I have a humming bird feeder and some plants they love and I have never seen a humming bird nest.


----------



## RV's mom (Aug 1, 2010)

mom built this on a wind chime we have hanging next to the walkway. we were astounded. I heard they remember a good place and will return. hope to have the same experience next year.


----------



## Tom (Aug 1, 2010)

Very cool. For a short time, as a child, I lived in a place called humming bird corner, up in the mountains, in Idylwild, CA. We were surrounded by hundreds of humming birds for all the warmer months of the year and it was our job to maintain and put out dozens of feeders.

They have always been very special to me.


----------



## terryo (Aug 1, 2010)

Those pictures were amazing!! I just put a feeder out in the yard this AM. My son lives around the corner from me and he sees them all the time in his yard, so I'm hoping I see some now too.
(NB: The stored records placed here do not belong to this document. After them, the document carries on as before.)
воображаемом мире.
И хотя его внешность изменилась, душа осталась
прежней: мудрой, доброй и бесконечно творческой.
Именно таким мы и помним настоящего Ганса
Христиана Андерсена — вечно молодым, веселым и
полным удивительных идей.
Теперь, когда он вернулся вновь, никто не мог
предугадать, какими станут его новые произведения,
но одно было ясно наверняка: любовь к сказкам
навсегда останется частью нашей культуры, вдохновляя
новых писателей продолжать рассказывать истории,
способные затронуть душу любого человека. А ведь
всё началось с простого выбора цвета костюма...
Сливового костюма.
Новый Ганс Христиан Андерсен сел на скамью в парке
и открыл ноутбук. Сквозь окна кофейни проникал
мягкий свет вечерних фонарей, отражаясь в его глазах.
I love your pictures!!


----------



## Missy (Aug 1, 2010)

I have one on my porch and several fight over it. When they get use to you being there they will come and go. My feeder is about 3 feet from my favorite chair. There is a lady in my town that traps and bands Hummers and tracks them. Every year there is a Hummingbird festival where you can donate $5 and she will band a bird and let you release it and when it is trapped sometime later you will get a letter telling you when and where. She banded about 200 last year. She said if you watch a female that she will go straight from the feeder to the nest most of the time. The nest is so tiny you may not see it if your looking right at it. Teri you are so lucky to have a nest so close and your pics are beautiful 

P.S. the Hummingbird lady said the best way to make nectar is 1 cup sugar 3 cups cold water and shake it real good. Before she told me I would boil it and it would be good for about 3 days now with the cold water it lasts a week, if they don't drink it all first


----------



## RV's mom (Aug 1, 2010)

thanks for the tip! we've been boiling our water for the nectar.. we have 3 feeders, 2 in front and one in the back. It is quite a joy to have hummingbirds around, they do tend to fight over the feeder. perhaps because of the proximity of the nest.


----------



## franeich (Aug 1, 2010)

We had one build a nest on a branch above our front door. One of them fell from the nest so I built a new nest for him out of a box and a sock rolled up. The other one that was in the nest ended up falling from the nest a few days later and died. The mom kept feeding the one that was in the box nest I built. I was lucky enough to be outside when the baby flew away. What a great feeling to save a baby humming bird. I held it a few times while reinforcing its nest.


----------